- [EXERCISE DETAILS] All entries below must be output word for word, and the pictures left behind.

START SOURCE RECORDS

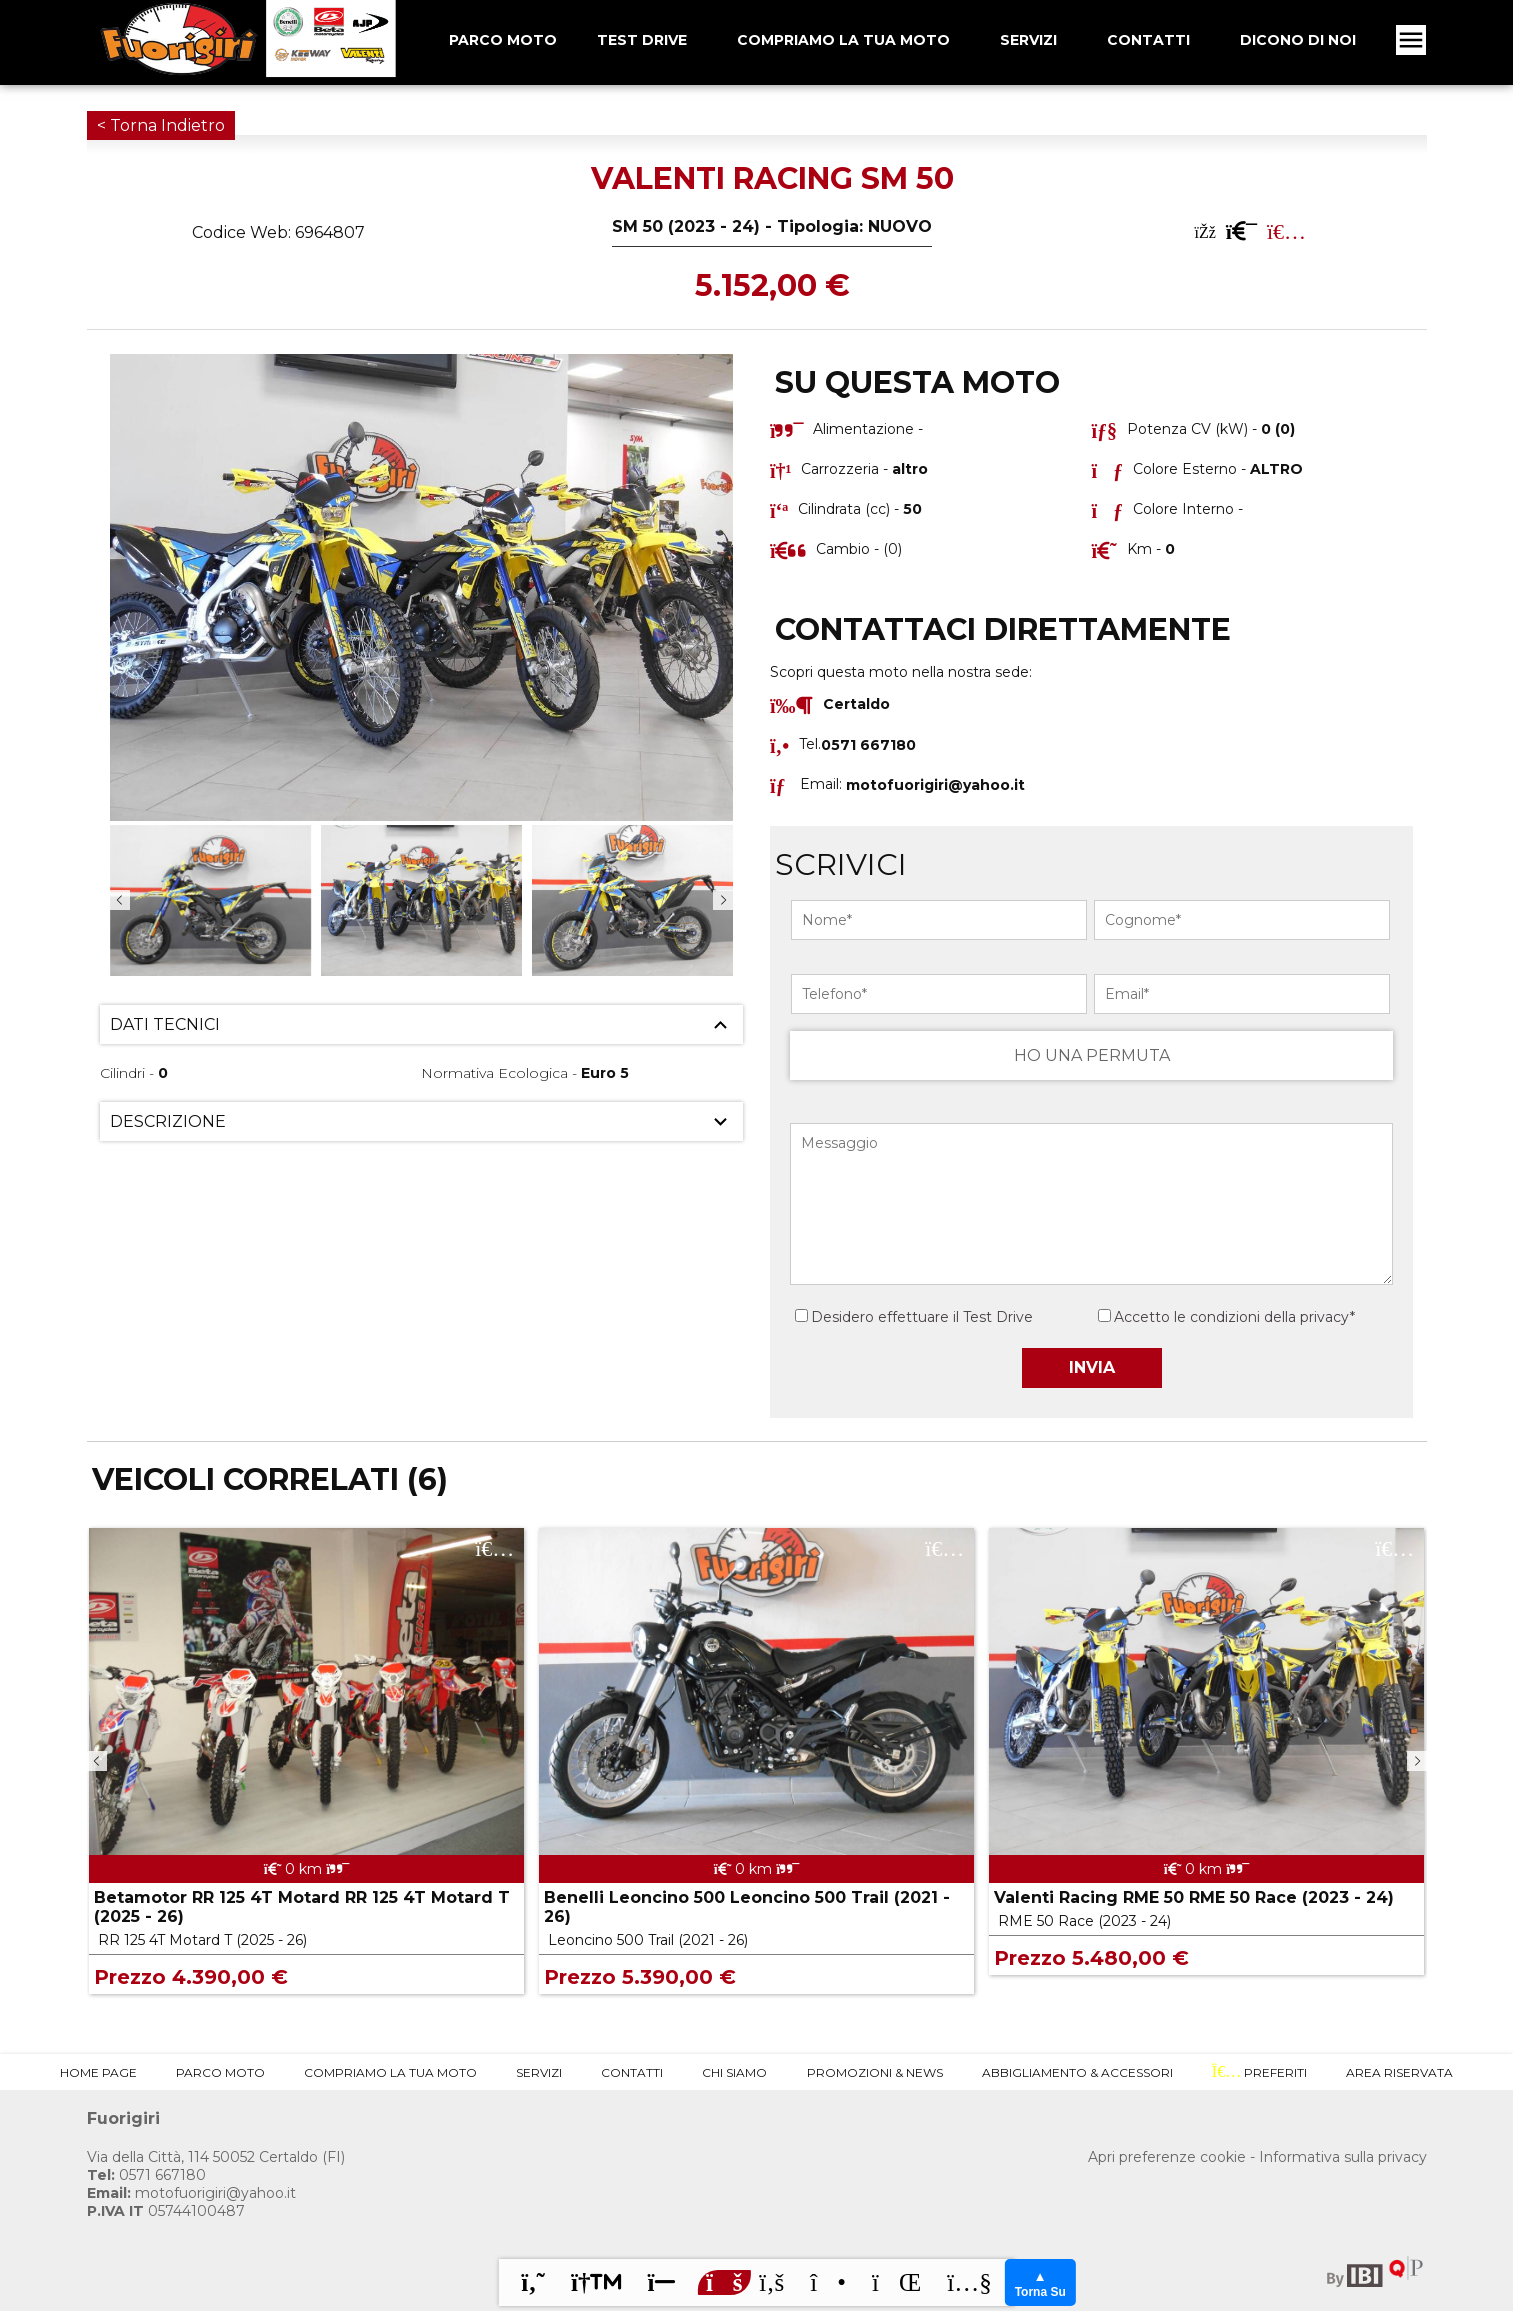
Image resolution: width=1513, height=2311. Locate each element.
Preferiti (1259, 2072)
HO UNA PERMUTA (1092, 1055)
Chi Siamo (734, 2072)
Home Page (98, 2072)
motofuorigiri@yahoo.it (935, 784)
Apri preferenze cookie (1167, 2157)
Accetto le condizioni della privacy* (1234, 1317)
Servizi (1028, 40)
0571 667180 (146, 2175)
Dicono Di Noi (1298, 40)
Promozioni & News (875, 2072)
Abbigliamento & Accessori (1077, 2072)
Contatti (1148, 40)
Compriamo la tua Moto (843, 40)
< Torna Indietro (161, 125)
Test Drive (642, 40)
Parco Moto (220, 2072)
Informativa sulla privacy (1343, 2157)
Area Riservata (1399, 2072)
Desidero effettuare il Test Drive (914, 1317)
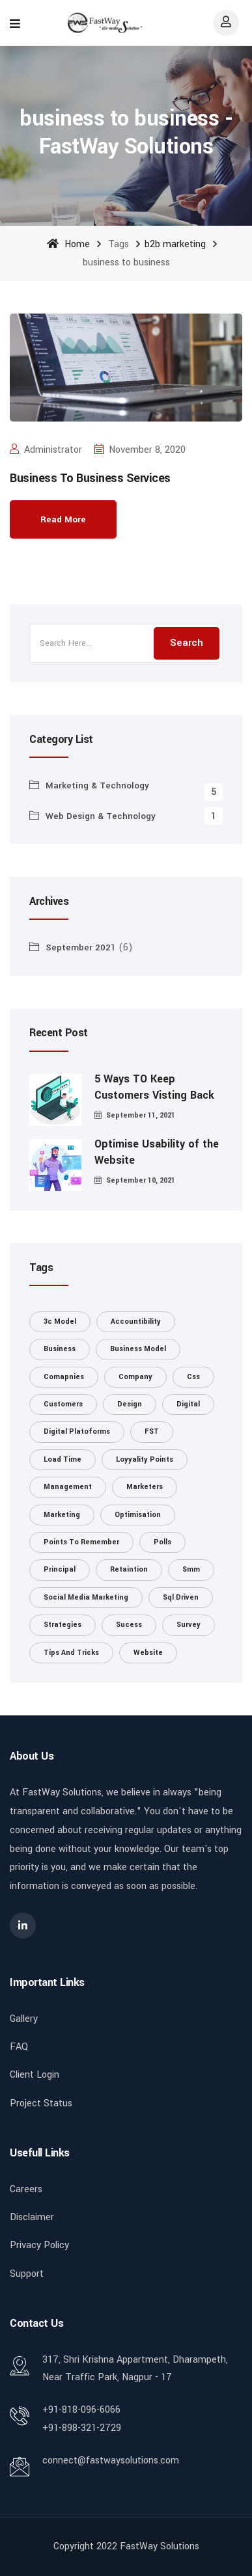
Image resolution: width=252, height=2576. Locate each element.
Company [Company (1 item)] (135, 1377)
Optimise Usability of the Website (156, 1152)
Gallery (24, 2019)
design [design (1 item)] (129, 1404)
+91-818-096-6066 (81, 2410)
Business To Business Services (90, 478)
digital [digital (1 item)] (188, 1404)
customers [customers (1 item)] (63, 1404)
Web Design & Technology (101, 816)
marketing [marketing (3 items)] (62, 1515)
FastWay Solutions (159, 2546)
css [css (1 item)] (193, 1377)
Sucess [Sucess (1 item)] (129, 1625)
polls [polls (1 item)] (162, 1542)
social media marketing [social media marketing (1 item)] (86, 1597)
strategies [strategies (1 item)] (62, 1625)
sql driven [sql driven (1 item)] (181, 1597)
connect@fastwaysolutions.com (110, 2460)
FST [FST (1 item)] (152, 1431)
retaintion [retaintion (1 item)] (129, 1569)
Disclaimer (32, 2217)
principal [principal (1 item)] (60, 1569)
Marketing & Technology (97, 785)
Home (68, 244)
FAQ (19, 2047)
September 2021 (81, 947)
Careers (26, 2189)
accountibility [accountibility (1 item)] (136, 1321)
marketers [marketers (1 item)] (144, 1487)
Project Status (41, 2103)
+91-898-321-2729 (81, 2428)
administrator (46, 450)
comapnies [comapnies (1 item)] (64, 1377)
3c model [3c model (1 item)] (60, 1321)
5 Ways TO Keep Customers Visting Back (154, 1087)
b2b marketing (175, 244)
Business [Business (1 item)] (60, 1349)
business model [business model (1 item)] (138, 1349)
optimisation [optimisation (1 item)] (138, 1515)
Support (27, 2274)
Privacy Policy (39, 2245)
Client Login (34, 2075)
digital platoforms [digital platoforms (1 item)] (77, 1431)
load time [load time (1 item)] (62, 1459)
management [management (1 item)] (68, 1487)
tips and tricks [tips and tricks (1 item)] (71, 1652)
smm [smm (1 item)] (191, 1569)
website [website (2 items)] (148, 1652)
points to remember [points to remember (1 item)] (81, 1542)
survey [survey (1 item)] (188, 1625)
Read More (63, 519)
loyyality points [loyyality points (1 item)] (144, 1459)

END SOURCE RECORDS

- [TASK SOLUTION]
Image resolution: width=1513, height=2311. Locate each element.
Preferiti (1259, 2072)
HO UNA PERMUTA (1092, 1055)
Chi Siamo (734, 2072)
Home Page (98, 2072)
motofuorigiri@yahoo.it (935, 784)
Apri preferenze cookie (1167, 2157)
Accetto le condizioni della privacy* (1234, 1317)
Servizi (1028, 40)
0571 667180 (146, 2175)
Dicono Di Noi (1298, 40)
Promozioni & News (875, 2072)
Abbigliamento & Accessori (1077, 2072)
Contatti (1148, 40)
Compriamo la tua Moto (843, 40)
< Torna Indietro (161, 125)
Test Drive (642, 40)
Parco Moto (220, 2072)
Informativa sulla privacy (1343, 2157)
Area Riservata (1399, 2072)
Desidero effettuare il Test Drive (914, 1317)
Image resolution: width=252, height=2576. Locate each element.
Company [Company (1 item)] (135, 1377)
Optimise Usability of the Website (156, 1152)
Gallery (24, 2019)
design [design (1 item)] (129, 1404)
+91-818-096-6066 (81, 2410)
Business To Business Services (90, 478)
digital [digital (1 item)] (188, 1404)
customers [customers (1 item)] (63, 1404)
Web Design & Technology (101, 816)
marketing [marketing (3 items)] (62, 1515)
FastWay Solutions (159, 2546)
css [css (1 item)] (193, 1377)
Sucess [Sucess (1 item)] (129, 1625)
polls [polls (1 item)] (162, 1542)
social media marketing [social media marketing (1 item)] (86, 1597)
strategies [strategies (1 item)] (62, 1625)
sql driven [sql driven (1 item)] (181, 1597)
connect@fastwaysolutions.com (110, 2460)
FST [FST (1 item)] (152, 1431)
retaintion [retaintion (1 item)] (129, 1569)
Disclaimer (32, 2217)
principal [principal (1 item)] (60, 1569)
Marketing & Technology (97, 785)
Home (68, 244)
FAQ (19, 2047)
September 2021 (81, 947)
Careers (26, 2189)
accountibility [accountibility (1 item)] (136, 1321)
marketers [marketers (1 item)] (144, 1487)
Project Status (41, 2103)
+91-898-321-2729 (81, 2428)
administrator (46, 450)
comapnies [comapnies (1 item)] (64, 1377)
3c model [3c model (1 item)] (60, 1321)
5 Ways TO Keep Customers Visting Back (154, 1087)
b2b marketing (175, 244)
Business [Business (1 item)] (60, 1349)
business model [business model (1 item)] (138, 1349)
optimisation [optimisation (1 item)] (138, 1515)
Support (27, 2274)
Privacy Policy (39, 2245)
Client Login (34, 2075)
digital platoforms [digital platoforms (1 item)] (77, 1431)
load time [load time (1 item)] (62, 1459)
management [management (1 item)] (68, 1487)
tips and tricks [tips and tricks (1 item)] (71, 1652)
smm [smm (1 item)] (191, 1569)
website [website (2 items)] (148, 1652)
points to remember [points to remember (1 item)] (81, 1542)
survey [survey (1 item)] (188, 1625)
Read More (63, 519)
loyyality points [loyyality points (1 item)] (144, 1459)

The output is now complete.